Your instructions
Exact transcript, pictures excluded: write out every record below.

+++ Provided material

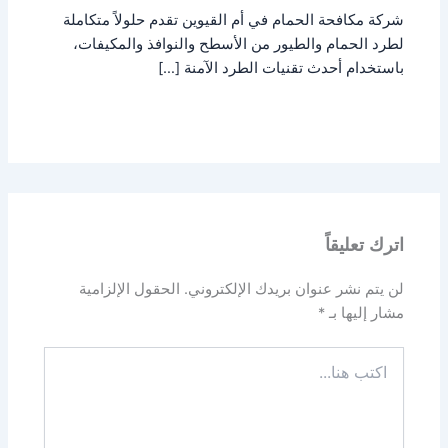
شركة مكافحة الحمام في أم القيوين تقدم حلولاً متكاملة
لطرد الحمام والطيور من الأسطح والنوافذ والمكيفات،
باستخدام أحدث تقنيات الطرد الآمنة […]
اترك تعليقاً
لن يتم نشر عنوان بريدك الإلكتروني.
الحقول الإلزامية
مشار إليها بـ
*
اكتب
هنا...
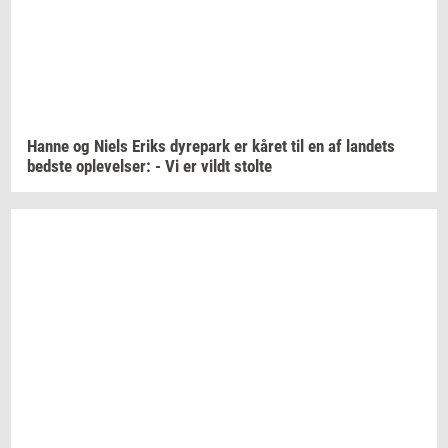
Hanne og Niels Eriks
dy­re­park
er kåret til en af
lan­dets
bed­ste
op­le­vel­ser:
- Vi er vildt
stol­te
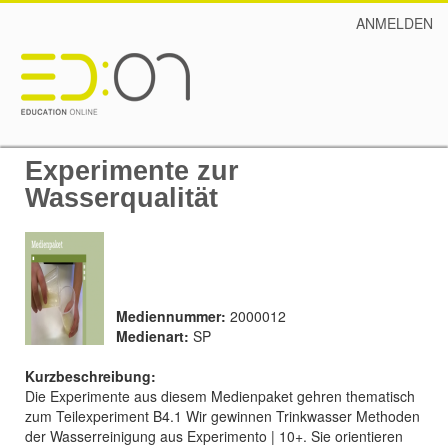
ANMELDEN
Experimente zur
Wasserqualität
Mediennummer:
2000012
Medienart:
SP
Kurzbeschreibung:
Die Experimente aus diesem Medienpaket gehren thematisch
zum Teilexperiment B4.1 Wir gewinnen Trinkwasser Methoden
der Wasserreinigung aus Experimento | 10+. Sie orientieren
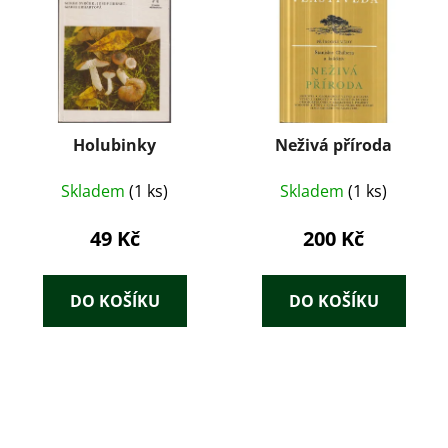
Holubinky
Neživá příroda
Skladem
(1 ks)
Skladem
(1 ks)
49 Kč
200 Kč
DO KOŠÍKU
DO KOŠÍKU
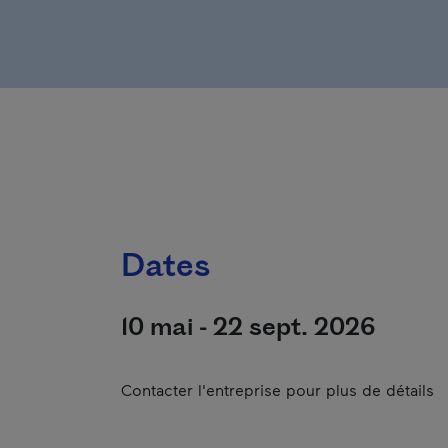
Dates
10 mai - 22 sept. 2026
Contacter l'entreprise pour plus de détails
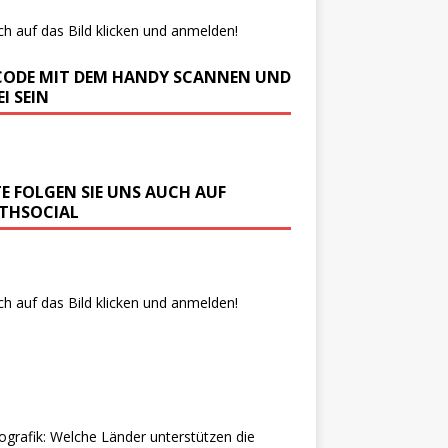
ch auf das Bild klicken und anmelden!
CODE MIT DEM HANDY SCANNEN UND
I SEIN
TE FOLGEN SIE UNS AUCH AUF
THSOCIAL
ch auf das Bild klicken und anmelden!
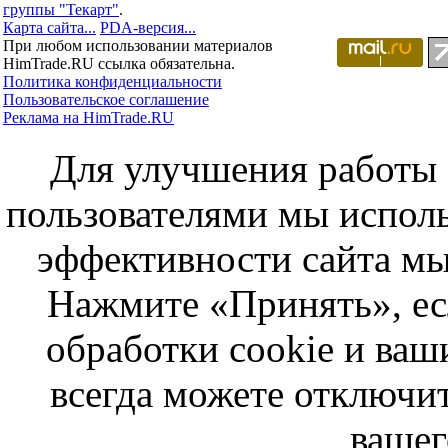
группы "Текарт"
.
Карта сайта...
PDA-версия...
При любом использовании материалов
HimTrade.RU ссылка обязательна.
Политика конфиденциальности
Пользовательское соглашение
Реклама на HimTrade.RU
Для улучшения работы с
пользователями мы исполь
эффективности сайта мы
Нажмите «Принять», ес
обработки cookie и ва
всегда можете отключит
вашег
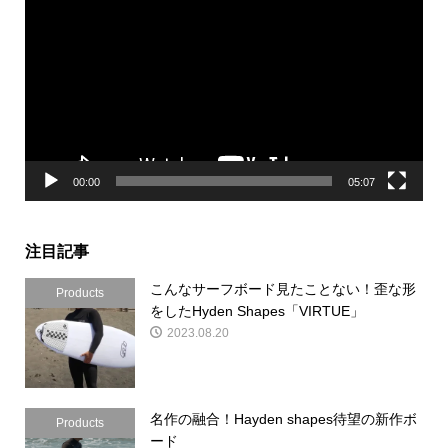
画
プ
レ
ー
ヤ
ー
00:00
05:07
注目記事
こんなサーフボード見たことない！歪な形
Products
をしたHyden Shapes「VIRTUE」
2023.08.20
名作の融合！Hayden shapes待望の新作ボ
Products
ード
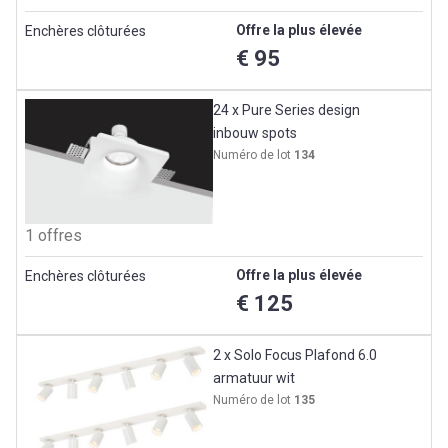
Offre la plus élevée
Enchères clôturées
€ 95
24 x Pure Series design
inbouw spots
Numéro de lot
134
1 offres
Offre la plus élevée
Enchères clôturées
€ 125
2 x Solo Focus Plafond 6.0
armatuur wit
Numéro de lot
135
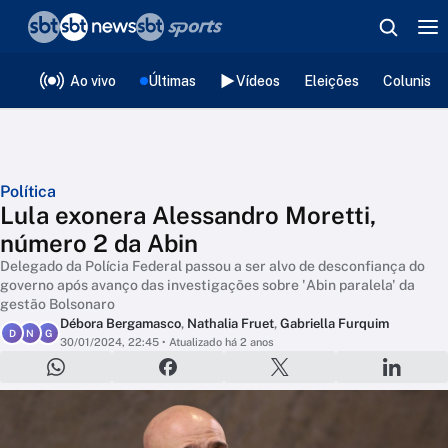
❮
voltar
Editorias
Ao vivo
Últimas
Vídeos
Eleições
Colunista
Política
Lula exonera Alessandro Moretti,
número 2 da Abin
Delegado da Polícia Federal passou a ser alvo de desconfiança do
governo após avanço das investigações sobre 'Abin paralela' da
gestão Bolsonaro
Débora Bergamasco
,
Nathalia Fruet
,
Gabriella Furquim
D
N
G
30/01/2024, 22:45
• Atualizado há 2 anos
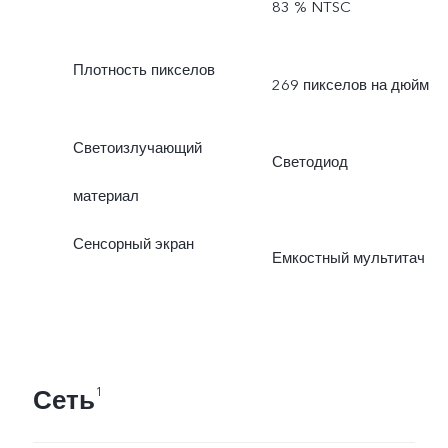
83 % NTSC
Плотность пикселов
269 пикселов на дюйм
Светоизлучающий
Светодиод
материал
Сенсорный экран
Емкостный мультитач
Сеть
1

++++++

Result
شركة مكافحة الحمام في أم القيوين تقدم حلولاً متكاملة
لطرد الحمام والطيور من الأسطح والنوافذ والمكيفات،
باستخدام أحدث تقنيات الطرد الآمنة […]
اترك تعليقاً
لن يتم نشر عنوان بريدك الإلكتروني.
الحقول الإلزامية
مشار إليها بـ
*
اكتب
هنا...
Hanne og Niels Eriks
dy­re­park
er kåret til en af
lan­dets
bed­ste
op­le­vel­ser:
- Vi er vildt
stol­te
ANMELDEN
Experimente zur
Wasserqualität
Mediennummer:
2000012
Medienart:
SP
Kurzbeschreibung:
Die Experimente aus diesem Medienpaket gehren thematisch
zum Teilexperiment B4.1 Wir gewinnen Trinkwasser Methoden
der Wasserreinigung aus Experimento | 10+. Sie orientieren
Holubinky
Neživá příroda
Skladem
(1 ks)
Skladem
(1 ks)
49 Kč
200 Kč
DO KOŠÍKU
DO KOŠÍKU
Dates
10 mai - 22 sept. 2026
Contacter l'entreprise pour plus de détails
ch auf das Bild klicken und anmelden!
CODE MIT DEM HANDY SCANNEN UND
I SEIN
TE FOLGEN SIE UNS AUCH AUF
THSOCIAL
ch auf das Bild klicken und anmelden!
группы "Текарт"
.
Карта сайта...
PDA-версия...
При любом использовании материалов
HimTrade.RU ссылка обязательна.
Политика конфиденциальности
Пользовательское соглашение
Реклама на HimTrade.RU
Для улучшения работы с
пользователями мы исполь
эффективности сайта мы
Нажмите «Принять», ес
обработки cookie и ва
всегда можете отключит
вашег
画
プ
レ
ー
ヤ
ー
00:00
05:07
注目記事
こんなサーフボード見たことない！歪な形
Products
をしたHyden Shapes「VIRTUE」
2023.08.20
名作の融合！Hayden shapes待望の新作ボ
Products
ード
Offre la plus élevée
Enchères clôturées
€ 95
24 x Pure Series design
inbouw spots
Numéro de lot
134
1 offres
Offre la plus élevée
Enchères clôturées
€ 125
2 x Solo Focus Plafond 6.0
armatuur wit
Numéro de lot
135
❮
voltar
Editorias
Ao vivo
Últimas
Vídeos
Eleições
Colunista
Política
Lula exonera Alessandro Moretti,
número 2 da Abin
Delegado da Polícia Federal passou a ser alvo de desconfiança do
governo após avanço das investigações sobre 'Abin paralela' da
gestão Bolsonaro
Débora Bergamasco
,
Nathalia Fruet
,
Gabriella Furquim
D
N
G
30/01/2024, 22:45
• Atualizado há 2 anos
83 % NTSC
Плотность пикселов
269 пикселов на дюйм
Светоизлучающий
Светодиод
материал
Сенсорный экран
Емкостный мультитач
Сеть
1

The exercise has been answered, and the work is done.